Lübnan krizi genel olarak üç kategoriye ayrılabilir: ekonomik, politik ve güvenlik krizleri. Ekonomik olarak, ülke şu anda ulusal para biriminde keskin bir devalüasyon, artan enflasyon, borç krizi yaşıyor. Kötüleşen ekonomik koşulların yanı sıra Lübnan, benzin ve elektrik de dahil olmak üzere bir enerji kriziyle karşı karşıya kaldı. İki yıl önce, her bir ABD dolarının Lübnan lirası karşılığı bin 500 lira iken, son zamanlarda 25 bin liranın üzerine çıktı.

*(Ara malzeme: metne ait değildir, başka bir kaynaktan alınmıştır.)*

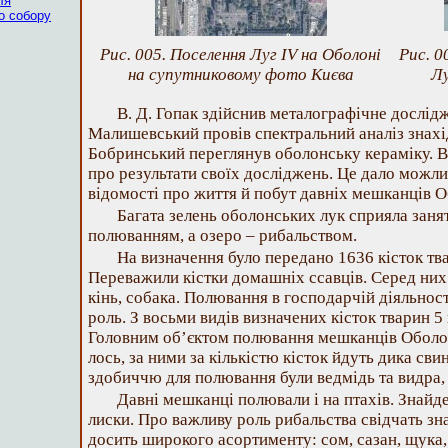
ля
о собору
Рис. 005. Поселення Луг IV на Оболоні
Рис. 0
на супутниковому фото Києва
Лу
В. Д. Гопак здійснив металографічне дослідж
Малишевський провів спектральний аналіз знахід
Бобринський переглянув оболонську кераміку. Вс
про результати своїх досліджень. Це дало можл
відомості про життя й побут давніх мешканців О
Багата зелень оболонських лук сприяла заня
полюванням, а озеро – рибальством.
На визначення було передано 1636 кісток тва
Переважили кістки домашніх ссавців. Серед них – 
кінь, собака. Полювання в господарчій діяльнос
роль. З восьми видів визначених кісток тварин 5
Головним об’єктом полювання мешканців Оболон
лось, за ними за кількістю кісток йдуть дика свин
здобиччю для полювання були ведмідь та видра, 
Давні мешканці полювали і на птахів. Знайден
лиски. Про важливу роль рибальства свідчать зна
досить широкого асортименту: сом, сазан, щука, л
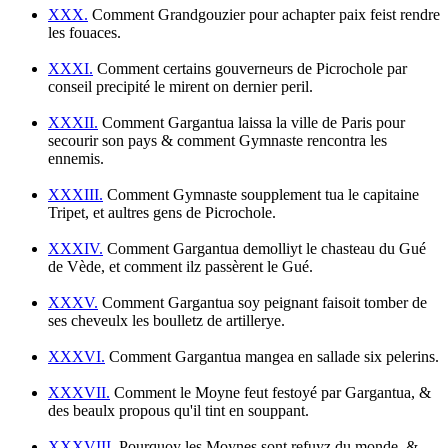
XXX.
Comment Grandgouzier pour achapter paix feist rendre
les fouaces.
XXXI.
Comment certains gouverneurs de Picrochole par
conseil precipité le mirent on dernier peril.
XXXII.
Comment Gargantua laissa la ville de Paris pour
secourir son pays & comment Gymnaste rencontra les
ennemis.
XXXIII.
Comment Gymnaste soupplement tua le capitaine
Tripet, et aultres gens de Picrochole.
XXXIV.
Comment Gargantua demolliyt le chasteau du Gué
de Vède, et comment ilz passèrent le Gué.
XXXV.
Comment Gargantua soy peignant faisoit tomber de
ses cheveulx les boulletz de artillerye.
XXXVI.
Comment Gargantua mangea en sallade six pelerins.
XXXVII.
Comment le Moyne feut festoyé par Gargantua, &
des beaulx propous qu'il tint en souppant.
XXXVIII.
Pourquoy les Moynes sont refuyz du monde, &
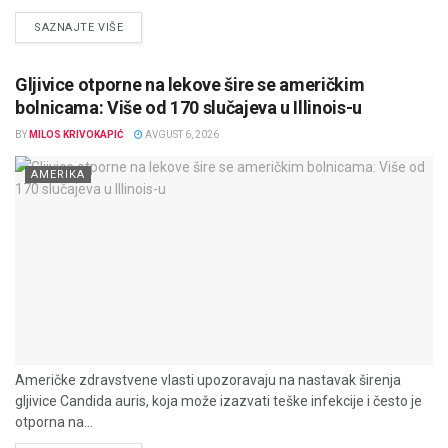
DETAILS
SAZNAJTE VIŠE
Gljivice otporne na lekove šire se američkim
bolnicama: Više od 170 slučajeva u Illinois-u
BY
MILOS KRIVOKAPIĆ
AVGUST 6, 2026
AMERIKA
Američke zdravstvene vlasti upozoravaju na nastavak širenja
gljivice Candida auris, koja može izazvati teške infekcije i često je
otporna na...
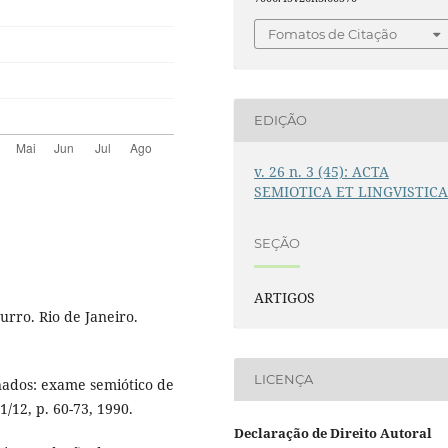
Fomatos de Citação
EDIÇÃO
v. 26 n. 3 (45): ACTA
SEMIOTICA ET LINGVISTIC
SEÇÃO
ARTIGOS
ro. Rio de Janeiro.
LICENÇA
nados: exame semiótico de
1/12, p. 60-73, 1990.
Declaração de Direito Autoral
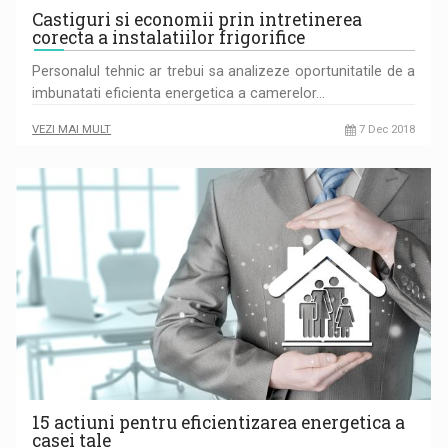
Castiguri si economii prin intretinerea
corecta a instalatiilor frigorifice
Personalul tehnic ar trebui sa analizeze oportunitatile de a
imbunatati eficienta energetica a camerelor…
VEZI MAI MULT
7 Dec 2018
15 actiuni pentru eficientizarea energetica a
casei tale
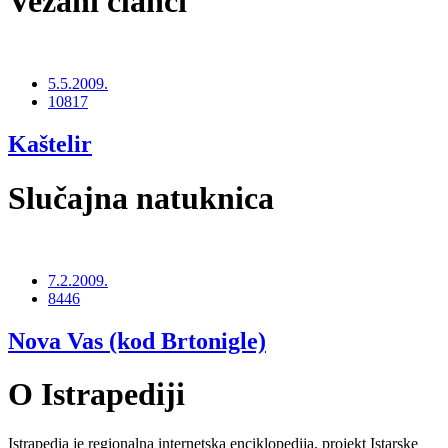
Vezani članci
5.5.2009.
10817
Kaštelir
Slučajna natuknica
7.2.2009.
8446
Nova Vas (kod Brtonigle)
O Istrapediji
Istrapedia je regionalna internetska enciklopedija, projekt Istarske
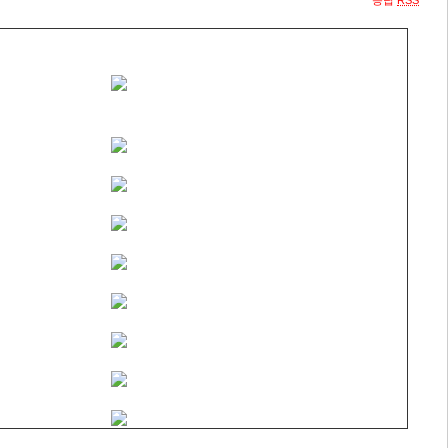
응답
RSS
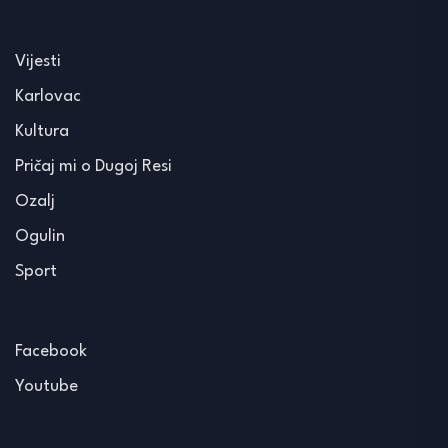
Vijesti
Karlovac
Kultura
Pričaj mi o Dugoj Resi
Ozalj
Ogulin
Sport
Facebook
Youtube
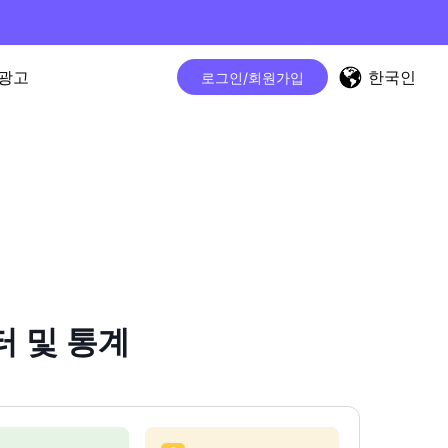
한국인
광고
로그인/회원가입
터 및 통계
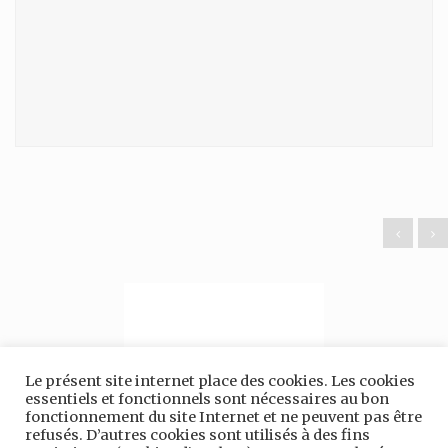
Le présent site internet place des cookies. Les cookies
essentiels et fonctionnels sont nécessaires au bon
fonctionnement du site Internet et ne peuvent pas être
refusés. D’autres cookies sont utilisés à des fins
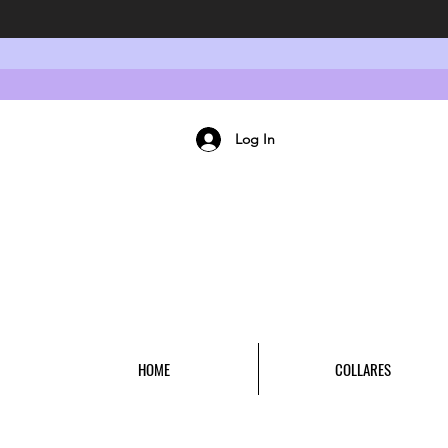
Log In
HOME
COLLARES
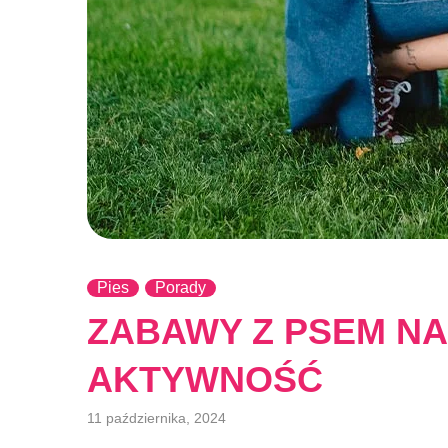
Pies
Porady
ZABAWY Z PSEM NA
AKTYWNOŚĆ
11 października, 2024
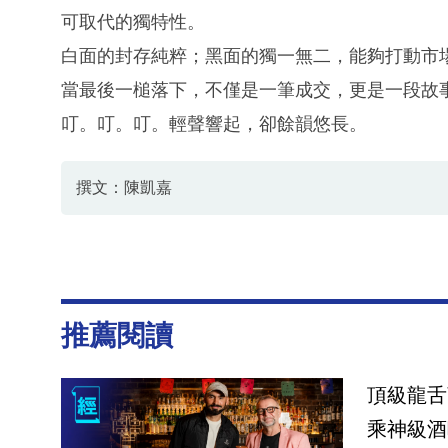
可取代的獨特性。
白面的封存純粹；黑面的獨一無二，能夠打動市
當最後一槌落下，不僅是一筆成交，更是一段故
叮。叮。叮。輕聲響起，卻餘韻悠長。
撰文：陳凱嘉
推薦閱讀
頂級龍舌蘭
乘神級酒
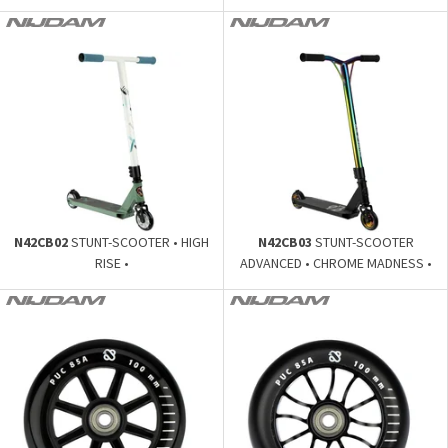
N42CB02
STUNT-SCOOTER • HIGH
N42CB03
STUNT-SCOOTER
RISE •
ADVANCED • CHROME MADNESS •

Ulusal para biriminin devalüasyonu ve değer kaybetmesi ile Lübnan'daki mal ve hizmet fiyatları son aylarda fırladı ve resmi istatistiklere göre ülkedeki gıda fiyatları 2020'den bu yana dört katına çıktı. Dünya Bankası'na göre ise, ülkenin borcu, dünyanın en büyük borçlarından biri olan Gayrı Safi Yurt İçi Hasılasının yüzde 150'sinden fazlasına yükseldi.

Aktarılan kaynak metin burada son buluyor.